Dorothy stared at him but said nothing. She hadn’t been treated as good for some time, and the last time she had she ended up betrayed.

“It’s okay,” he sat by the edge of the bed. “You don’t talk too much, I get it.”

She nodded, appreciating his understanding.

“You’re a tough cookie, if you ask me,” he began slicing her a sandwich. She watched him spread marmalade on hardened toast. She had forgotten people used knives to eat. To her, knives were just another weapon.

“Pardon the sheriff,” he said. “He just wants to keep peace in this town,” he gazed into her eyes. “With all the fear spreading outside.”

No one knew about that fear more than her.

He handed her the sandwich. She didn’t take it and pointed to the bottle. He passed it. Dorothy gulped like she was never going to drink again.
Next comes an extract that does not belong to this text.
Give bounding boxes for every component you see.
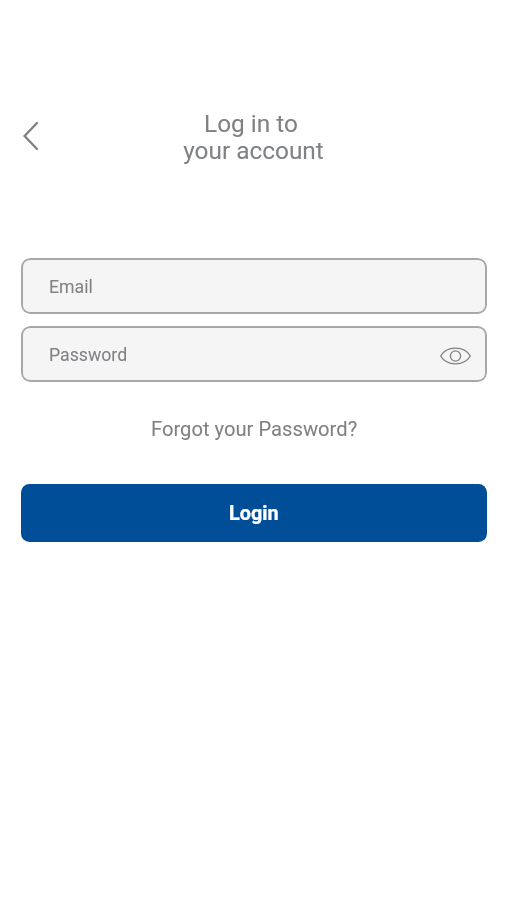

“Whoa,” he said. “Easy. We have a lot of water, Dorothy.”

“Door.”

“Ah,” he moped his head. “You don’t like anyone calling you otherwise,” he stopped, examining her face. “Is it true?”

She tilted her head quizzically.

“That you’re after her.” He said.

It took some time. Not to digest or remember. It’s just the fact that she was after her. The fact that she’s been after her for so long. Longer than she can remember. Door nodded for answer.

The boy shrugged, fear tinting the corner of his eyes. “But she’s not after you, is she?”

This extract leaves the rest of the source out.